When one does this, and at the same time checks in with the quality of activation in the core abdominal cylinder, or said another way, the even-ness present in the circumference of the push outward through the narrowest part of the waist in all directions. A number of very interesting, inter-related aspects of function improve.
The crown of the head seeks to reach away to infinity, so that the spine can be at its optimal length. Concurrently the chest position wants to travel down caudally/posteriorly (toward the sacrum) and at the same time widen in the front-side ribs underneath the line of pec-major. As a result of these energetic changes in the posture it is much easier to establish and maintain the positive intra-abdominal pressure. It is important to notice if you are tightening the legs when you do this. The activation of the cylinder should go up to 8/10, with the sense of effort in the legs being a 2/10.

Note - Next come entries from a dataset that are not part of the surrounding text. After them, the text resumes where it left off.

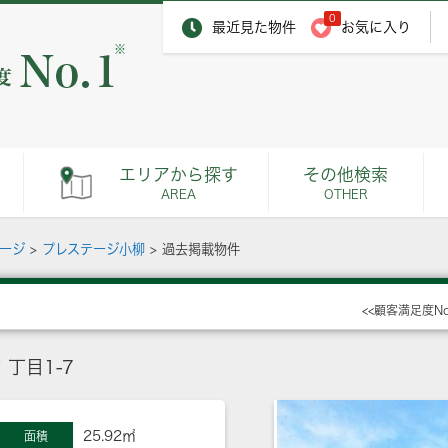
0
最近見た物件
お気に入り
※
エリアから探す
その他検索
AREA
OTHER
ページ
>
プレステージ小柳
>
過去掲載物件
<<顧客満足度N
丁目1-7
25.92㎡
面積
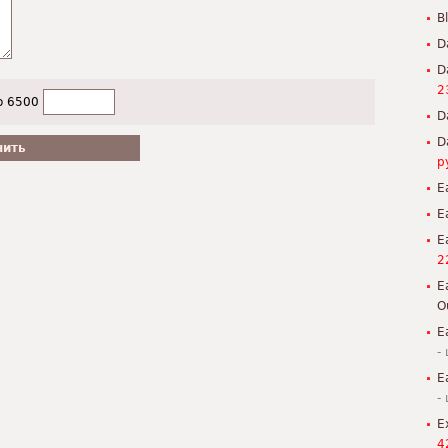
B
D
D
2
о 6500
D
D
р
E
E
E
2
E
O
E
-
E
-
E
4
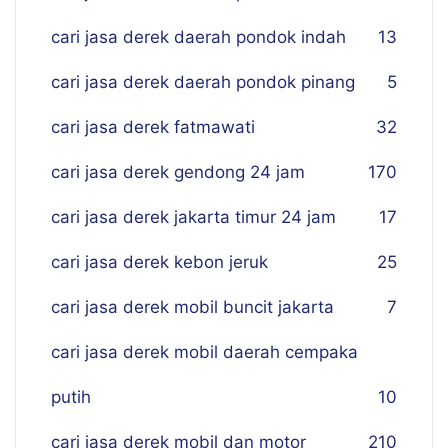
cari jasa derek daerah pondok indah
13
cari jasa derek daerah pondok pinang
5
cari jasa derek fatmawati
32
cari jasa derek gendong 24 jam
170
cari jasa derek jakarta timur 24 jam
17
cari jasa derek kebon jeruk
25
cari jasa derek mobil buncit jakarta
7
cari jasa derek mobil daerah cempaka
putih
10
cari jasa derek mobil dan motor
210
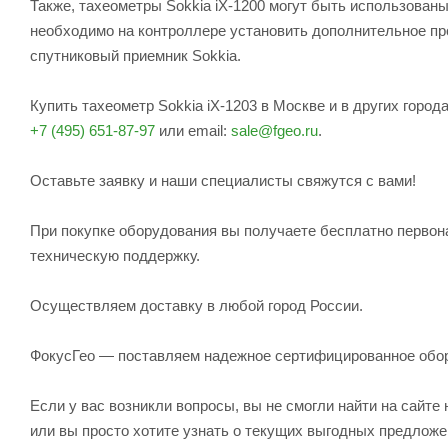
Также, тахеометры Sokkia iX-1200 могут быть использован
необходимо на контроллере установить дополнительное п
спутниковый приемник Sokkia.
Купить тахеометр Sokkia iX-1203 в Москве и в других горо
+7 (495) 651-87-97
или email:
sale@fgeo.ru
.
Оставьте заявку и наши специалисты свяжутся с вами!
При покупке оборудования вы получаете бесплатно первон
техническую поддержку.
Осуществляем доставку в любой город России.
ФокусГео — поставляем надежное сертифицированное обо
Если у вас возникли вопросы, вы не смогли найти на сайт
или вы просто хотите узнать о текущих выгодных предлож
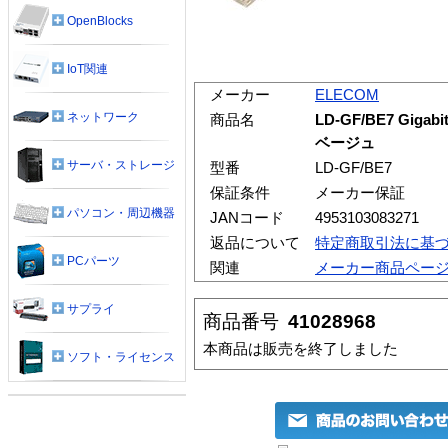
OpenBlocks
IoT関連
メーカー
ELECOM
ネットワーク
商品名
LD-GF/BE7 Gig
ベージュ
サーバ・ストレージ
型番
LD-GF/BE7
保証条件
メーカー保証
パソコン・周辺機器
JANコード
4953103083271
返品について
特定商取引法に基
PCパーツ
関連
メーカー商品ペー
サプライ
商品番号
41028968
本商品は販売を終了しました
ソフト・ライセンス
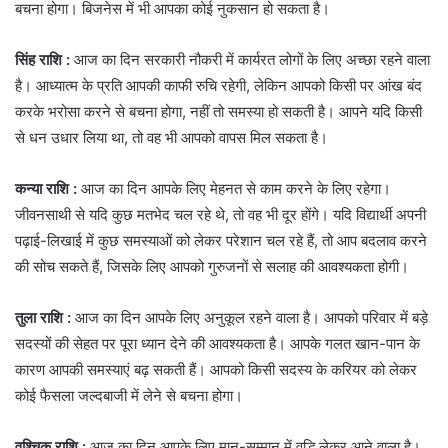
बचना होगा। बिजनेस में भी आपका कोई नुकसान हो सकता है।
सिंह राशि :
आज का दिन सरकारी नौकरी में कार्यरत लोगों के लिए अच्छा रहने वाला
है। आध्यात्म के प्रति आपकी काफी रुचि रहेगी, लेकिन आपको किसी पर आंख बंद
करके भरोसा करने से बचना होगा, नहीं तो समस्या हो सकती है। आपने यदि किसी
से धन उधार लिया था, तो वह भी आपको वापस मिल सकता है।
कन्या राशि :
आज का दिन आपके लिए मेहनत से काम करने के लिए रहेगा।
जीवनसाथी से यदि कुछ मतभेद चल रहे थे, तो वह भी दूर होंगे। यदि विद्यार्थी अपनी
पढ़ाई-लिखाई में कुछ समस्याओं को लेकर परेशान चल रहे हैं, तो आप बदलाव करने
की सोच सकते हैं, जिसके लिए आपको गुरुजनों से सलाह की आवश्यकता होगी।
तुला राशि :
आज का दिन आपके लिए अनुकूल रहने वाला है। आपको परिवार में बड़े
सदस्यों की सेहत पर पूरा ध्यान देने की आवश्यकता है। आपके गलत खान-पान के
कारण आपकी समस्याएं बढ़ सकती हैं। आपको किसी सदस्य के करियर को लेकर
कोई फैसला जल्दबाजी में लेने से बचना होगा।
वृश्चिक राशि :
आज का दिन आपके लिए मान-सम्मान में वृद्धि लेकर आने वाला है।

When we lengthen the spine by bringing the chest position down instead of pelvic-tilting, we positively influence the tone in the para-spinal muscles, because we have managed to horizontalise the diaphragm. Ultimately when we can maintain this position in walking, our experience of ease in walking is perceptually changed forever. Walking becomes gliding.
This ‘listening’ and checking in can be done many times throughout the day, and will lead to optimal long-term adaptation in body-balance for enhanced performance and outstanding results in injury-prevention.